[[ DATA, beginning ]]

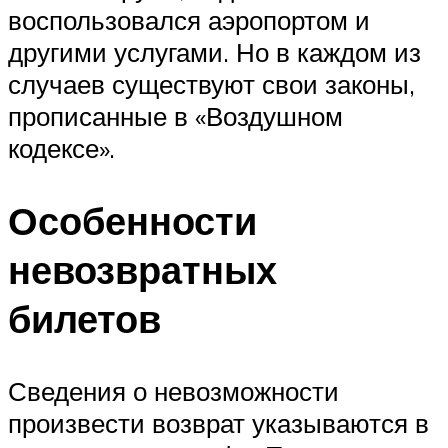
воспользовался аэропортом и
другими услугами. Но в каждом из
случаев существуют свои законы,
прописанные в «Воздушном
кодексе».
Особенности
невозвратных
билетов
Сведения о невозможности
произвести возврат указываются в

[[ DATA, end ]]
[[ DATA, beginning ]]

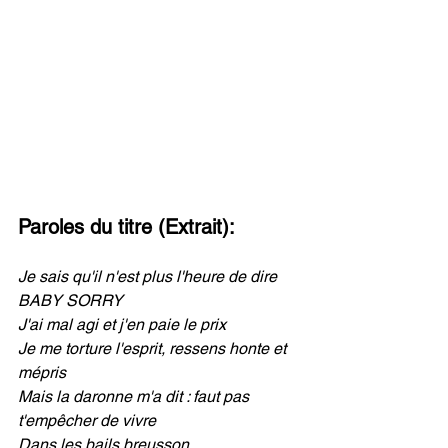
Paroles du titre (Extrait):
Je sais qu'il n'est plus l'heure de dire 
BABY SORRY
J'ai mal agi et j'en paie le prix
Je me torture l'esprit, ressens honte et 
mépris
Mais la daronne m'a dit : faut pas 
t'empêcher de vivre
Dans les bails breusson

[[ DATA, end ]]

§ **EXERCISE PROMPT**
Starting with the line above that holds "Je me torture l'esprit, ressens honte et" and stopping with the line that holds "Dans les bails breusson", reproduce each line exactly, omitting all other lines.

§ **FINISHED TASK**
Je me torture l'esprit, ressens honte et 
mépris
Mais la daronne m'a dit : faut pas 
t'empêcher de vivre
Dans les bails breusson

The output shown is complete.